How strong is the link between anxiety and pain in this pre-LTP mechanism, and is it really specific to pain? Pain only affected pre-LTP in the presence of anxiety, and thus it was assumed that this is a mechanism through which pain and anxiety interact. The authors state that this pre-LTP could be adding a “salience factor.” That’s an intriguing thought, and the ACC is considered a major node in the salience network (which also includes bilateral anterior insula in humans). However, since pain enhances anxiety, there remains a question of whether this really reflects an interaction or if the effect simply depends on a high level of anxiety. In other words, does something other than pain that also increases anxiety also affect pre-LTP in the same way that pain did?
How well will this finding translate to human chronic pain conditions? The anxiety exposure in this study was brief, and the chronic pain models only persisted for a few days.
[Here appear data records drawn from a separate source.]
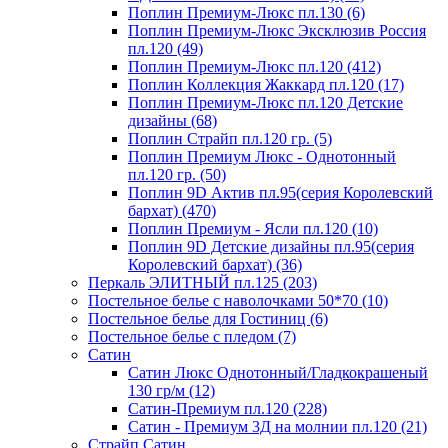
Поплин Премиум-Люкс пл.130 (6)
Поплин Премиум-Люкс Эксклюзив Россия
пл.120 (49)
Поплин Премиум-Люкс пл.120 (412)
Поплин Коллекция Жаккард пл.120 (17)
Поплин Премиум-Люкс пл.120 Детские
дизайны (68)
Поплин Страйп пл.120 гр. (5)
Поплин Премиум Люкс - Однотонный
пл.120 гр. (50)
Поплин 9D Актив пл.95(серия Королевский
бархат) (470)
Поплин Премиум - Ясли пл.120 (10)
Поплин 9D Детские дизайны пл.95(серия
Королевский бархат) (36)
Перкаль ЭЛИТНЫЙ пл.125 (203)
Постельное белье с наволочками 50*70 (10)
Постельное белье для Гостиниц (6)
Постельное белье с пледом (7)
Сатин
Сатин Люкс Однотонный/Гладкокрашеный
130 гр/м (12)
Сатин-Премиум пл.120 (228)
Сатин - Премиум 3Д на молнии пл.120 (21)
Страйп Сатин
The timescales in the current study were between two and eight days, which might not be relevant for human conditions, which are thought to take weeks, months, or even years for the full effects of the disease to be established. These chronic pain models of such short duration might be better conceptualized as prolonged acute pain. Also, it is unclear if the pre-LTP effect that was dependent on chronic pain was actually more related to pain intensity—i.e., that the chronic pain models were simply more painful than the acute stimuli. Future work including models of long-term anxiety and pain will be needed to understand how the current findings might relate to chronic pain in humans.